Map of life expectancy at birth from Global Education Project.

Monday, August 22, 2005

Outsourcing

So you're worried about computer programmers losing their jobs to India, and the textile jobs fleeing to China? At least our health care industry can't escape to cheaper climes.

Think again. From Richard Marosi in the Los Angeles Times:

About 160,000 California workers — farm laborers as well as working-class Latinos employed at hotels, casinos, restaurants and local governments in San Diego and Imperial counties — are getting their annual checkups and having surgeries through health networks south of the border, insurers say.

The arrangement is cheaper for both employers and employees. In Mexico, healthcare costs are about 40% to 50% lower than in California, freeing some employers to offer services that they couldn't otherwise afford.

snip

Employees enjoy lower premiums and co-payments, typically $5, and the comfort and convenience of describing their aches and pains in Spanish to doctors who, they say, tend to take more time with them.

"The rate is good, the service is good," said David Ouzan, a city councilman in Calexico, where about a third of the city's workers use dental and medical clinics in Mexicali, just across the border. "I myself have used dentists in Mexico."


Of course, for those of us who don't live near the Mexican border the trip isn't usually worth it.
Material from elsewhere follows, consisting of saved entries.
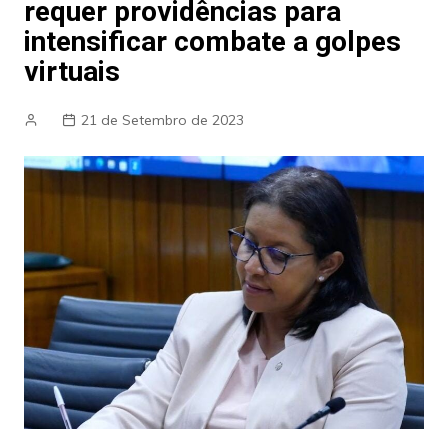
requer providências para
intensificar combate a golpes
virtuais
21 de Setembro de 2023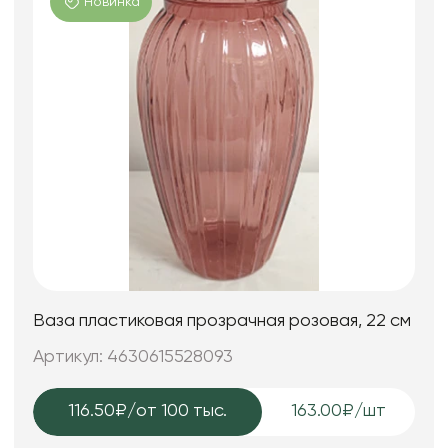
Новинка
Ваза пластиковая прозрачная розовая, 22 см
Артикул: 4630615528093
116.50₽
/от 100 тыс.
163.00₽/шт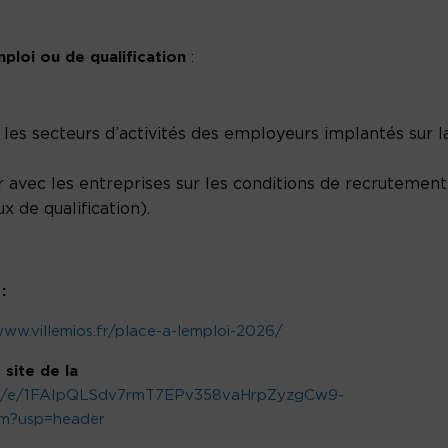
ploi ou de qualification
:
les secteurs d’activités des employeurs implantés sur l
 avec les entreprises sur les conditions de recrutement
 de qualification).
:
www.villemios.fr/place-a-lemploi-2026/
 site de la
s/d/e/1FAIpQLSdv7rmT7EPv358vaHrpZyzgCw9-
?usp=header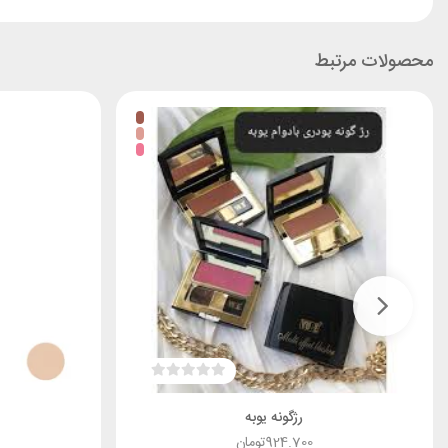
محصولات مرتبط
رژگونه یوبه
924.700
تومان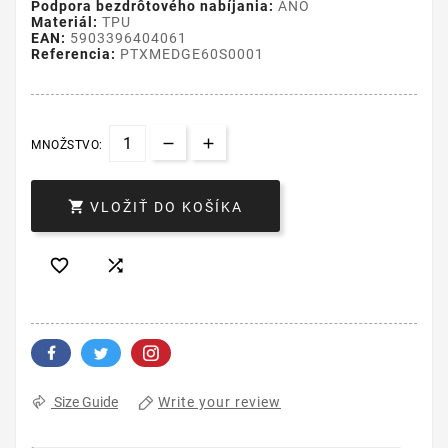
Podpora bezdrôtového nabíjania:
ÁNO
Materiál:
TPU
EAN:
5903396404061
Referencia:
PTXMEDGE60S0001
MNOŽSTVO:

VLOŽIŤ DO KOŠÍKA


Write your review
Size Guide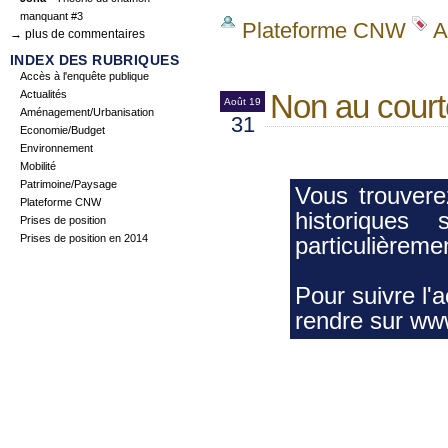
manquant #3
Plateforme CNW
A
→ plus de commentaires
INDEX DES RUBRIQUES
Accès à l'enquête publique
Actualités
Non au cour
Août 19
Aménagement/Urbanisation
31
Economie/Budget
Environnement
Mobilité
Patrimoine/Paysage
Vous trouvere
Plateforme CNW
historiques
Prises de position
Prises de position en 2014
particulièreme
Pour suivre l'
rendre sur
www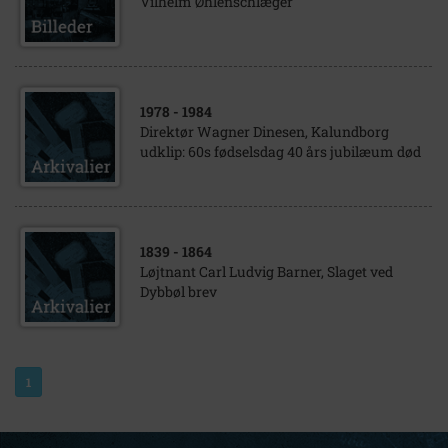
Vilhelm Øhlenschlæger
1978
- 1984
Direktør Wagner Dinesen, Kalundborg
udklip: 60s fødselsdag 40 års jubilæum død
1839
- 1864
Løjtnant Carl Ludvig Barner, Slaget ved
Dybbøl brev
1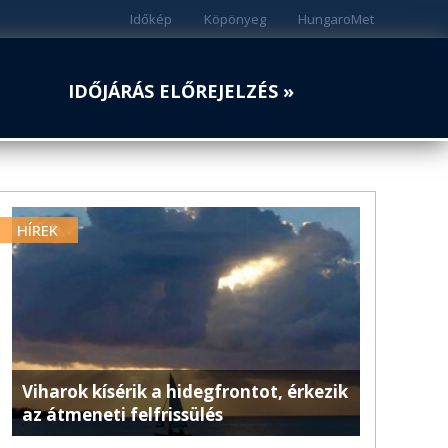
Időkép
Köpönyeg
HungaroMet
IDŐJÁRÁS ELŐREJELZÉS »
HÍREK
Viharok kísérik a hidegfrontot, érkezik
az átmeneti felfrissülés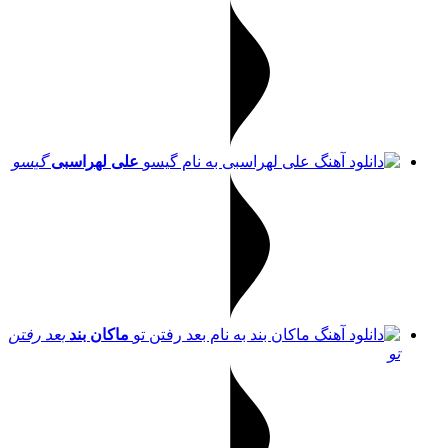
علی لهراسبی
گیسو
ماکان بند
بعد رفتن
تو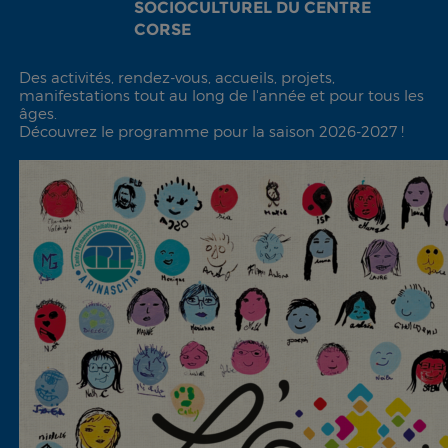
SOCIOCULTUREL DU CENTRE
CORSE
Des activités, rendez-vous, accueils, projets,
manifestations tout au long de l'année et pour tous les
âges.
Découvrez le programme pour la saison 2026-2027 !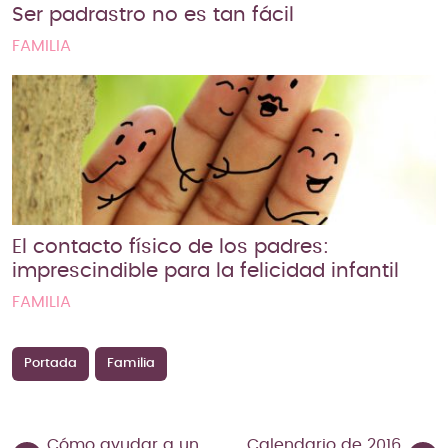
Ser padrastro no es tan fácil
FAMILIA
El contacto físico de los padres:
imprescindible para la felicidad infantil
FAMILIA
Portada
Familia
Cómo ayudar a un
Calendario de 2016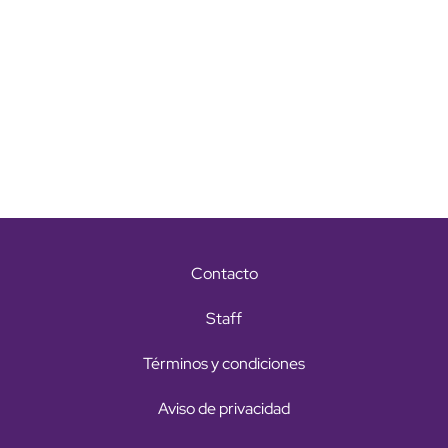
Contacto
Staff
Términos y condiciones
Aviso de privacidad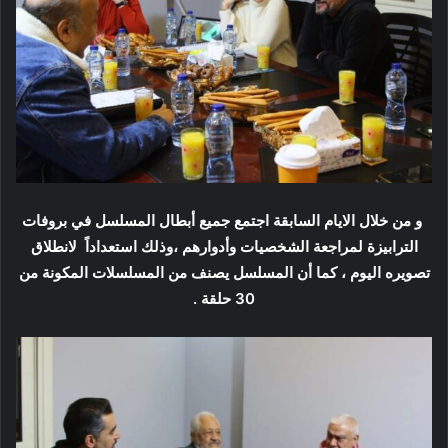
و من خلال الايام السابقة اجتمع جميع أبطال المسلسل في بروفات
الترابيزة لمراجعة الشخصيات وأدوارهم ،وذلك استعداداً لانطلاق
تصويره اليوم ، كما أن المسلسل يصنف من المسلسلات المكونة من
30 حلقة .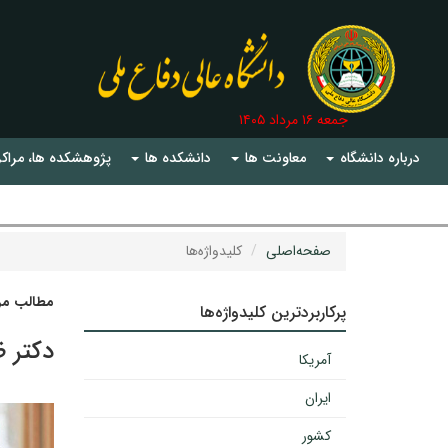
جمعه ۱۶ مرداد ۱۴۰۵
درباره دانشگاه
معاونت ها
دانشکده ها
پژوهشکده ها، مراکز
صفحه‌اصلی
کلیدواژه‌ها
مطالب مرت
پرکاربردترین کلیدواژه‌ها
دکتر 
آمریکا
ایران
کشور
But I know someone who went to South Africa for cancer surgery, and we all know about drug shopping in Mexico and Canada. The radiologist who reads your CT scan is very likely in India -- yup, they do it over the Internet.

The gravy train won't run forever, folks. The future of the U.S. economy will not consist of all of us lying on gurneys, giving each other IVs, drugs, surgery and diagnostic procedures, and making each other's boat payments.